Le porte-parole du ministère tchadien des Affaires étrangères, Ibrahim Adam Mahamat, a vivement réagi ce week-end pour nier avec force les accusations de préparation d’une opération visant à « déstabiliser la République centrafricaine ». Ces allégations, portées contre le pouvoir de N’Djamena, sont jugées infondées et qualifiées de manœuvres destinées à nuire à l’image du Tchad.

Une diplomatie tchadienne sous le feu des critiques

Selon le ministère, ces accusations s’inscrivent dans une campagne de désinformation visant à discréditer le Tchad et à fragiliser ses relations diplomatiques avec son voisin, la République centrafricaine. Une position fermement condamnée par les autorités tchadiennes, qui appellent à la responsabilité des auteurs de ces rumeurs et invitent les médias ainsi que les utilisateurs des réseaux sociaux à s’appuyer exclusivement sur des faits avérés.

Un démenti catégorique

Le Tchad a réaffirmé, sans ambiguïté, qu’il « n’a jamais été, n’est pas et ne sera jamais impliqué dans une quelconque entreprise de déstabilisation dirigée contre un pays frère ». Cette déclaration solennelle émane du Département des Affaires étrangères, soulignant ainsi la fermeté de la position tchadienne face à ces allégations infondées.

Le chef de l’État, Mahamat Idriss Déby Itno, accorde une importance capitale au respect de la souveraineté, de l’intégrité territoriale et du principe de non-ingérence.
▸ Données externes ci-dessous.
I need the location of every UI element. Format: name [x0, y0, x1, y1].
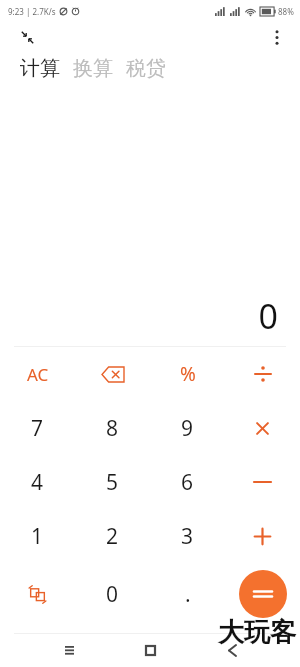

Pour le Tchad, la stabilité de toute la sous-région est indissociable de la sienne propre, un argument central dans sa défense face à ces accusations récurrentes.

Un pays souvent visé par des accusations infondées

Depuis plusieurs années, le Tchad est régulièrement pointé du doigt par certains États d’Afrique centrale et d’Afrique de l’Est, qui lui reprochent des actions subversives en faveur de divers groupes armés à l’étranger. Parmi ces accusations, celles visant les Forces de soutien rapides (FSR), engagées dans un conflit contre l’Armée soudanaise depuis le 15 avril 2023, reviennent fréquemment.